Il mesurait le pouvoir qui émanait d'une apparition si parfaite.
À Québec, en ce moment, une foule de gens « tiraient des plans », dressaient leurs batteries, mais parlaient plus de défendre leur ville que leurs cœurs.
Ils ignoraient ce qui allait leur arriver. Il se prit à sourire.
– Vous avez l'air d'un chat qui se pourlèche, dit-elle.
– Il y a de ça. Je pense à nos ennemis et à ce qui va leur arriver.
– Vous avez l'intention d'être très méchant ?
– À peine. Vous allez seulement vous avancer au-devant d'eux.
– Joffrey ?
– Oui, mon beau chef de guerre.
– Suis-je assez forte pour réussir ce que vous attendez de moi et vous aider à triompher ?
– Vous l'étiez jadis. Une ville, qu'est-ce pour vous ? Vous avez su conquérir la Cour, le Roi.
– Vous auriez pu les avoir tous à vos pieds si vous l'aviez voulu...
– Ce n'est peut-être pas tout à fait la même chose aujourd'hui. Je suis différente. Moins... moins féroce, peut-être. L'Amour affaiblit. Ce qui m'effraye le plus c'est de me trouver en face du père d'Orgeval.
– Je serai là, dit-il avec douceur.
Et son appréhension se dissipa. Il serait là. Il serait son rempart. Un homme plein d'esprit et de vigueur, qui l'aimait, elle, sa femme, plus que tout au monde.
Elle inclina la tête et posa sa joue, d'un mouvement caressant, contre la main qui tenait son épaule. Il se pencha et l'embrassa longuement sur la nuque.

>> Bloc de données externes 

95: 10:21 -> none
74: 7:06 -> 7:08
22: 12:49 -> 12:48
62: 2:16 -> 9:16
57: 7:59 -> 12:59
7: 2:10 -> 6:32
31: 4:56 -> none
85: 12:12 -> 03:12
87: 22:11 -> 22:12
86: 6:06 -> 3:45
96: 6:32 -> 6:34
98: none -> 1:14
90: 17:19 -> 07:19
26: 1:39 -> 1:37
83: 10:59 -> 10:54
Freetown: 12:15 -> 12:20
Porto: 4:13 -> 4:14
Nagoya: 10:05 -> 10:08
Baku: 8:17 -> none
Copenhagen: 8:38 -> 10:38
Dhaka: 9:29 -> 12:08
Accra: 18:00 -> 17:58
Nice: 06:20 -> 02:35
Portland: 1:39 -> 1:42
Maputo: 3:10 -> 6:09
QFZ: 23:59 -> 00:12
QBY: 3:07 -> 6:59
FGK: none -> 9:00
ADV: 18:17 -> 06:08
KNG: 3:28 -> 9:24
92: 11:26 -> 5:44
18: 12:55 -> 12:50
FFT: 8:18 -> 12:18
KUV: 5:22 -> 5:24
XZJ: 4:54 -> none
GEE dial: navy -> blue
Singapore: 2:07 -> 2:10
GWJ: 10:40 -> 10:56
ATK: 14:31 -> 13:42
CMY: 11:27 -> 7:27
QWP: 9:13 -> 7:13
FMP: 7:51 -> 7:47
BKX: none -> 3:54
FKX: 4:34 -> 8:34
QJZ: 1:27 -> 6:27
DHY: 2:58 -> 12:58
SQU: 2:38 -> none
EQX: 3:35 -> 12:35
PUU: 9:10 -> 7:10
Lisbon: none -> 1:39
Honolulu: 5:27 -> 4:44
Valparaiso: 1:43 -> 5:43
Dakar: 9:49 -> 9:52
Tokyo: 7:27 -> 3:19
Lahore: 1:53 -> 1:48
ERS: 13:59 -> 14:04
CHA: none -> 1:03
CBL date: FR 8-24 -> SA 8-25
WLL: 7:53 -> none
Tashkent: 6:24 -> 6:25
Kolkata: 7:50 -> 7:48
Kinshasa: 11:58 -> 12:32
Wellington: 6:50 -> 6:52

– ... Je veux qu'ils s'inclinent, murmura-t-il. Ils vous aimeront tous. Je verrai la ville à vos pieds. Et lui aussi. Je veux le voir vaincu, votre ennemi qui, emporté par un fanatisme coupable, a osé s'attaquer à vous, et vous calomnier, et vous susciter de dangereux ennemis. Un jour, il connaîtra le pouvoir de l'Amour.
« Un jour, lui aussi il vous aimera. Et ce sera sa punition.